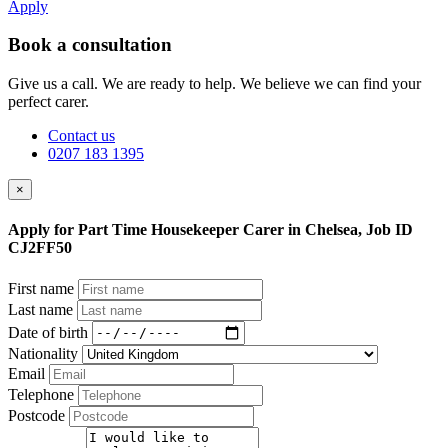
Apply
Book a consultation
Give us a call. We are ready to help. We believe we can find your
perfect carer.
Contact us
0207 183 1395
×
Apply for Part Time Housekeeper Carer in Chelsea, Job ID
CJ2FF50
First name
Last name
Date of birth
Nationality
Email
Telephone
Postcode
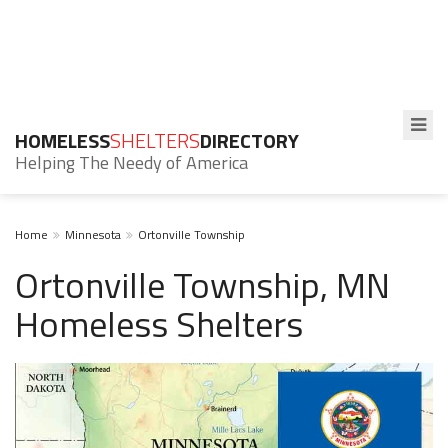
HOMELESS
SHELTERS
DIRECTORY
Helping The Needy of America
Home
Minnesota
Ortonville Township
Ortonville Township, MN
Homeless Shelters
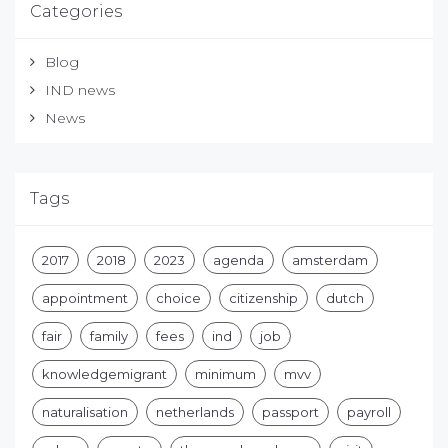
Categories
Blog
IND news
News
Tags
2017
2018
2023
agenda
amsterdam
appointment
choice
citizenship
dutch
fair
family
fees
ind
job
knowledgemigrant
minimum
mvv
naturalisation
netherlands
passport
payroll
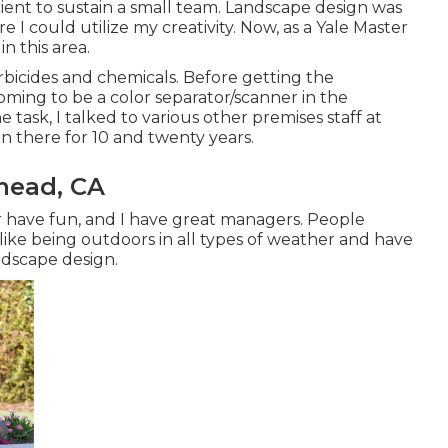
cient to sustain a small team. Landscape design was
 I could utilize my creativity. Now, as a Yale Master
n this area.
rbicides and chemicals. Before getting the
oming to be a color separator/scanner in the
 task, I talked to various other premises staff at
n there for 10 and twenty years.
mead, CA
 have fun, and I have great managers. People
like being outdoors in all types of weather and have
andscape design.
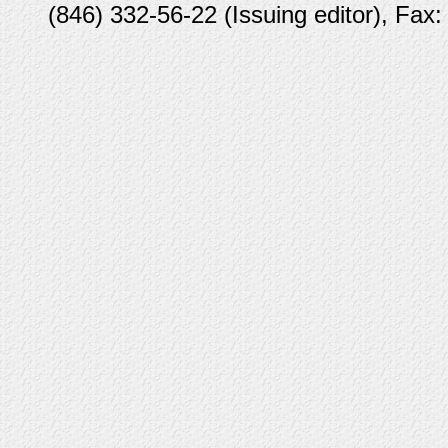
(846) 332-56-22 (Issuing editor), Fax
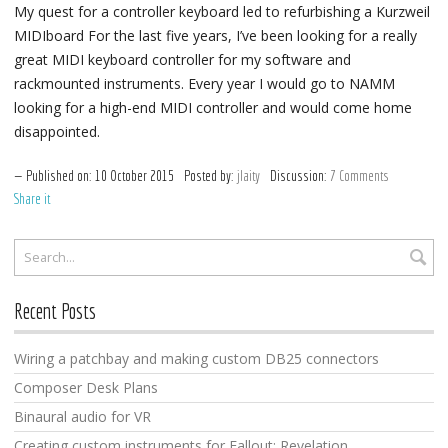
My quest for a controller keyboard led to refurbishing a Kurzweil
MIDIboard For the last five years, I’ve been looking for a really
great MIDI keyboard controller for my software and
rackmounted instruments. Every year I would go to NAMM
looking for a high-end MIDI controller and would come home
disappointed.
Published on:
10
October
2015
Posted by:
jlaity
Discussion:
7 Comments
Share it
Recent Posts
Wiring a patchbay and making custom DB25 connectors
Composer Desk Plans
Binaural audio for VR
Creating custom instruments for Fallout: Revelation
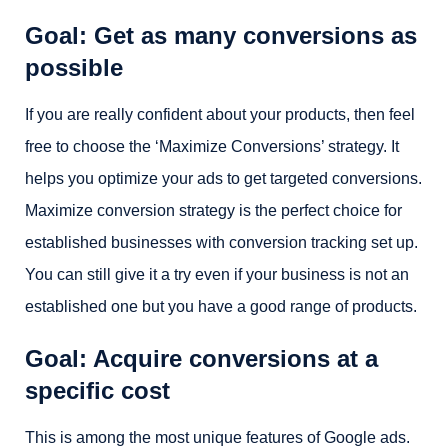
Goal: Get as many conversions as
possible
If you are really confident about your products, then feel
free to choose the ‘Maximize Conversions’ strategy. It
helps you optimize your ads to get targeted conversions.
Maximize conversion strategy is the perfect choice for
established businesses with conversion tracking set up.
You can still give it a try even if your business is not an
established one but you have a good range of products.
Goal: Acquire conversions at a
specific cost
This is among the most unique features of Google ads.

--------------------------------

▸ **What needs to be done**: Although pictures appear among the records above, write out exactly only the lines from the one that has "appointment" through the one that has "rbicides and chemicals. Before getting the", and leave the pictures out.

▸ **Solution below**:
appointment
choice
citizenship
dutch
fair
family
fees
ind
job
knowledgemigrant
minimum
mvv
naturalisation
netherlands
passport
payroll
cient to sustain a small team. Landscape design was
 I could utilize my creativity. Now, as a Yale Master
n this area.
rbicides and chemicals. Before getting the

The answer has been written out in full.